[Exercise materials]
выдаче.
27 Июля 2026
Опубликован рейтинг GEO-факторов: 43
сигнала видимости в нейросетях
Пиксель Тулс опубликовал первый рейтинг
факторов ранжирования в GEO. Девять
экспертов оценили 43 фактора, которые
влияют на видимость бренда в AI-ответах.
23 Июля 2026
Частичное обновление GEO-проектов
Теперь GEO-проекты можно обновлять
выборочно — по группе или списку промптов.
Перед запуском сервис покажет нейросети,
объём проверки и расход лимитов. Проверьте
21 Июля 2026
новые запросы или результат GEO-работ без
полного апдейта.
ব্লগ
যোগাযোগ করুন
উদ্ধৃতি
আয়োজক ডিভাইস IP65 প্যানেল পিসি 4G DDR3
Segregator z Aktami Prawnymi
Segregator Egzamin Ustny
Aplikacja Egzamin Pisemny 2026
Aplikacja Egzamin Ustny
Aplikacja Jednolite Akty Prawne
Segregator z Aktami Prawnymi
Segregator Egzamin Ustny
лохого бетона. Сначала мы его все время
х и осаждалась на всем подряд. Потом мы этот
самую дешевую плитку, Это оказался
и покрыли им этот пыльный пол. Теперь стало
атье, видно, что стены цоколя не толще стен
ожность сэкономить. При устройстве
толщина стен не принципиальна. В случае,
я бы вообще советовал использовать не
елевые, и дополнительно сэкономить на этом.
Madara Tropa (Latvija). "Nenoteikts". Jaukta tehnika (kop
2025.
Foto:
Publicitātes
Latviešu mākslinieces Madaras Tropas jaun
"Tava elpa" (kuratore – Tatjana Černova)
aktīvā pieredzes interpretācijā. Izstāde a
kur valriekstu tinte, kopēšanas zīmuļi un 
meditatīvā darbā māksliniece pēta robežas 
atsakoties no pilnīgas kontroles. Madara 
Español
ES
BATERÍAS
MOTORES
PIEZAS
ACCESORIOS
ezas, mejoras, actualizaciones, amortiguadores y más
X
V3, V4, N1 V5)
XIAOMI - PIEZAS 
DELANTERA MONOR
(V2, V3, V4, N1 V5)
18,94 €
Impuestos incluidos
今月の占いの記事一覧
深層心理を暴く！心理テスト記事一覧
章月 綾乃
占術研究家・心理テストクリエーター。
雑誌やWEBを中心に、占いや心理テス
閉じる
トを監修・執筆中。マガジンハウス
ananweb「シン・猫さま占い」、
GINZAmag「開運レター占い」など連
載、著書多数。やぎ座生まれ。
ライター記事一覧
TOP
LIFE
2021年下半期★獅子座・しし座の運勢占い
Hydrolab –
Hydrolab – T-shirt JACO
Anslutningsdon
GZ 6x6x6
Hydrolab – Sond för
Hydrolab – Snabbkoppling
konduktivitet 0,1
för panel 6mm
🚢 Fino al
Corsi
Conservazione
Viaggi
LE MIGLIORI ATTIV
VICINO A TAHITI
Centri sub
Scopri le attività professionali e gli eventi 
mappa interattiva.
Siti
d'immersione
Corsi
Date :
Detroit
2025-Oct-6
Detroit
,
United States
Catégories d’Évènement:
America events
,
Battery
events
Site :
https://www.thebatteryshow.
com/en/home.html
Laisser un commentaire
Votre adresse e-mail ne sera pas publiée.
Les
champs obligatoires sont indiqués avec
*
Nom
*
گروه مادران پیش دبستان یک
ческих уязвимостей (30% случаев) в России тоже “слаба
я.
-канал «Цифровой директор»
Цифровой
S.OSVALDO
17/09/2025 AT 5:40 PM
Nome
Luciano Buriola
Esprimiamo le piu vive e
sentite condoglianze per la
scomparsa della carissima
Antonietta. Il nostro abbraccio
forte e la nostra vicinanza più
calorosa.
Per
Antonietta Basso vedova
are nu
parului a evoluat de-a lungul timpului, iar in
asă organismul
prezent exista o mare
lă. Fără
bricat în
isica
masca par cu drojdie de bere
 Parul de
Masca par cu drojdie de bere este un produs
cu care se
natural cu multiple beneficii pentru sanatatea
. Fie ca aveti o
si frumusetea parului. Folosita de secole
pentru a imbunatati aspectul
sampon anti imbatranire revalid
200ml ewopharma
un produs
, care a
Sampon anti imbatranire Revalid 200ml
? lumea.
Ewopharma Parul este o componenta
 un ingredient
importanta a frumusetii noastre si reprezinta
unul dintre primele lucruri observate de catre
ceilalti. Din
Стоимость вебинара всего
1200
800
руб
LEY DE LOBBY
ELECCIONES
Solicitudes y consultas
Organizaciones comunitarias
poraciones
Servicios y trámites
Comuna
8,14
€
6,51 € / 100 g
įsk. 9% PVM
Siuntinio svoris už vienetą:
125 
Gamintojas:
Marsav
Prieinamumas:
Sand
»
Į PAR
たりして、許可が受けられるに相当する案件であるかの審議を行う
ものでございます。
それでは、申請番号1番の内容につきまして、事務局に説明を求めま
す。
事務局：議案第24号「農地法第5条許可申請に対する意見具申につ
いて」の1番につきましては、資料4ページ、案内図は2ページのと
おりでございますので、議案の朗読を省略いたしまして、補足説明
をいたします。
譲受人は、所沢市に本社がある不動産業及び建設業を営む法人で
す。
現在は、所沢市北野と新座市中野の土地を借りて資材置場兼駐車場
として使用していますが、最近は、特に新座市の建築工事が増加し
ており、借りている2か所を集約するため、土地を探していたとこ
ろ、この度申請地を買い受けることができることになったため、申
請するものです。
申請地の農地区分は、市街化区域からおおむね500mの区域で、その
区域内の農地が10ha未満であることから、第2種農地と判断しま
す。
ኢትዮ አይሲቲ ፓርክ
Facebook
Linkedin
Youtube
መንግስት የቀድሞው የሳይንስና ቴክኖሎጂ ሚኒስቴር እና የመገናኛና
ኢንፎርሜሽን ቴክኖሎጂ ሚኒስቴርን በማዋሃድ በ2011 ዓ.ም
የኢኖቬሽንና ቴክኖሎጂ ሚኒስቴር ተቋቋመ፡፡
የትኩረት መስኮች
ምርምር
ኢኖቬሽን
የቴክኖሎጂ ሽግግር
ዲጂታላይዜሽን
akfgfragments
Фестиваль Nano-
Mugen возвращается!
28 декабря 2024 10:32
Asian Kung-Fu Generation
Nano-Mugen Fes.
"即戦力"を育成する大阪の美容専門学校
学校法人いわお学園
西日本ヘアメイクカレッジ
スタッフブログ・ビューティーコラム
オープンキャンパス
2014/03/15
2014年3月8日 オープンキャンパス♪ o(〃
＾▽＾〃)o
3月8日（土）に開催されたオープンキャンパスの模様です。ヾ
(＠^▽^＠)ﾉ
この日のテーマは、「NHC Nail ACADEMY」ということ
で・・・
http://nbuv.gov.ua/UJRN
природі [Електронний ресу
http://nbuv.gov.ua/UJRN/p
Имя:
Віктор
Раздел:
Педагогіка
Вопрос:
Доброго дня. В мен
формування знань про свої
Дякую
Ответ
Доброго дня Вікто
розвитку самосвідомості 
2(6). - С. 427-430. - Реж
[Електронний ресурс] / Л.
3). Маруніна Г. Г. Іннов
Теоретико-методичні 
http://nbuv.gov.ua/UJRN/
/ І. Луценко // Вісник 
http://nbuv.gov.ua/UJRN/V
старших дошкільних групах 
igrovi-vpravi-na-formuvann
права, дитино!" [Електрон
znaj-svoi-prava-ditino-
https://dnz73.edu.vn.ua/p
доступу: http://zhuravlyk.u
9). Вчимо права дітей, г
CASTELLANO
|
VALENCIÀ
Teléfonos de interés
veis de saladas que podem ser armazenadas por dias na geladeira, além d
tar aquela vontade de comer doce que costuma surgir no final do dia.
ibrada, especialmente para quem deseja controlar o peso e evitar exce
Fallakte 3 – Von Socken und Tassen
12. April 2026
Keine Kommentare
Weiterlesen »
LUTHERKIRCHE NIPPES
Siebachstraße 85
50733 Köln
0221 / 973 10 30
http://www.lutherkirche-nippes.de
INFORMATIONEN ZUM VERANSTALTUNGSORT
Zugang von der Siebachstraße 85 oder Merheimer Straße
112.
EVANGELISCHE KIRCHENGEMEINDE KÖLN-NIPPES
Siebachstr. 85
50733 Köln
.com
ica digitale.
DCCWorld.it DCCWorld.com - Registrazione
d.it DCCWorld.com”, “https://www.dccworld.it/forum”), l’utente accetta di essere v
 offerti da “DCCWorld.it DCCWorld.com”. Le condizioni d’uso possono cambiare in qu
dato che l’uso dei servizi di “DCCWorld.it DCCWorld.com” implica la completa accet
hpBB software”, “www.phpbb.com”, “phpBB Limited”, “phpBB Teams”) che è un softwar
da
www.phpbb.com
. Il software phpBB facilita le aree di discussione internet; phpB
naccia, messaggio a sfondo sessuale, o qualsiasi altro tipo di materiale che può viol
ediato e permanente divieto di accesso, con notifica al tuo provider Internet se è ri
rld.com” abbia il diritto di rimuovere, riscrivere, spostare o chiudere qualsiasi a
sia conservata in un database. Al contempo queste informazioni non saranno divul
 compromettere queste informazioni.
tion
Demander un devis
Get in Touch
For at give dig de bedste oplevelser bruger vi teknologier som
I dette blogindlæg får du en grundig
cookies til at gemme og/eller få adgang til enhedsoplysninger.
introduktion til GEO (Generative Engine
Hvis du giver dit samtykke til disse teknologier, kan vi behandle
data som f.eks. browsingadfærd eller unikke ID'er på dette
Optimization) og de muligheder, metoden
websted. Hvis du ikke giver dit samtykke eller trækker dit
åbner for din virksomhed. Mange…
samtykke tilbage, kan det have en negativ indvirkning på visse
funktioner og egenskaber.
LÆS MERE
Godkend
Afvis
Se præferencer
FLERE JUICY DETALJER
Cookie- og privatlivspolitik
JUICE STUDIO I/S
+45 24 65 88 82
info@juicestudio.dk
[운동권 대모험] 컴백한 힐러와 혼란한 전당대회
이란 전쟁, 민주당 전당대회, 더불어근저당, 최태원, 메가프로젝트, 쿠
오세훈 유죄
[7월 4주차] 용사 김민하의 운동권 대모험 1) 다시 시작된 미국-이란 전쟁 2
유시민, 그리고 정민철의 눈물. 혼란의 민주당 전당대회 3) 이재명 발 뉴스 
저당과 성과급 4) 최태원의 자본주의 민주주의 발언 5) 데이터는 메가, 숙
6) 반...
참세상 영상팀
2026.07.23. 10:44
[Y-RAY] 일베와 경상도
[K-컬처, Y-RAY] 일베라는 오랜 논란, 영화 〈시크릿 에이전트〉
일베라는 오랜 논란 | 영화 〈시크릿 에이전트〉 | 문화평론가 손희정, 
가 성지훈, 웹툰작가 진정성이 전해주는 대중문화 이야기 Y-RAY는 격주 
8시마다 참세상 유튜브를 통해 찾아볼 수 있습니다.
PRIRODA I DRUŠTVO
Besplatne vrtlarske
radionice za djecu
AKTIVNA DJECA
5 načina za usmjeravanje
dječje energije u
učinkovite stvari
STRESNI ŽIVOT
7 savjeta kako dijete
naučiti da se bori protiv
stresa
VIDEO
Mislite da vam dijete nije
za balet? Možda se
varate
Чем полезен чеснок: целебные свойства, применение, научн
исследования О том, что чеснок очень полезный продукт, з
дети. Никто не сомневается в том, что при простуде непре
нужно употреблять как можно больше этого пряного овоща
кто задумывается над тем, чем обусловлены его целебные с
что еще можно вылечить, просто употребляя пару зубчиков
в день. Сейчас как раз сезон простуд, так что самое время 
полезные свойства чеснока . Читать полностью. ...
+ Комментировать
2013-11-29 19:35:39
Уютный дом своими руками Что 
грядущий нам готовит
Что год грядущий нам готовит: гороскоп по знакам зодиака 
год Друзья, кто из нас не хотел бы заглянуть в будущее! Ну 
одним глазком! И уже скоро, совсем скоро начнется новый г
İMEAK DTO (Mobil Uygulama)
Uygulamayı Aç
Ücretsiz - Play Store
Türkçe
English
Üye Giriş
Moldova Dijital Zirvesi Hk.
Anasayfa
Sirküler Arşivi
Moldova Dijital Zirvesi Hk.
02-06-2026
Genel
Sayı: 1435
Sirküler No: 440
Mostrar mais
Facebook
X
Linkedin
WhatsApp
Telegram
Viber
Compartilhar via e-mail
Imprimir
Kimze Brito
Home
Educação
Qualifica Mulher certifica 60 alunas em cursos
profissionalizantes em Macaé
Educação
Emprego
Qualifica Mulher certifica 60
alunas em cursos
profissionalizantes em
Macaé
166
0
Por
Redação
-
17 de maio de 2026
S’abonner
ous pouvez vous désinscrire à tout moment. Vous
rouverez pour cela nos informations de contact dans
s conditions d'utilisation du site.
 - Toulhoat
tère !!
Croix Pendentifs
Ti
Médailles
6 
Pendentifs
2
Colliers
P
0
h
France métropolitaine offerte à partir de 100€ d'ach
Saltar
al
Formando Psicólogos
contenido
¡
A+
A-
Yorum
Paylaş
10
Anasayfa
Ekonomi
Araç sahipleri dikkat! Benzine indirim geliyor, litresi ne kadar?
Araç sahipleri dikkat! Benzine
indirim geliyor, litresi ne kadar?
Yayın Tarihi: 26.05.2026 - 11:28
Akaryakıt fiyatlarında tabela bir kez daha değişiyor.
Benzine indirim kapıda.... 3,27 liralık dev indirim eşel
[/Exercise materials]
• _Your assignment_:
Your job is to copy out every line from the records above that has the word "informazioni".

• _Solution_:
sia conservata in un database. Al contempo queste informazioni non saranno divul
 compromettere queste informazioni.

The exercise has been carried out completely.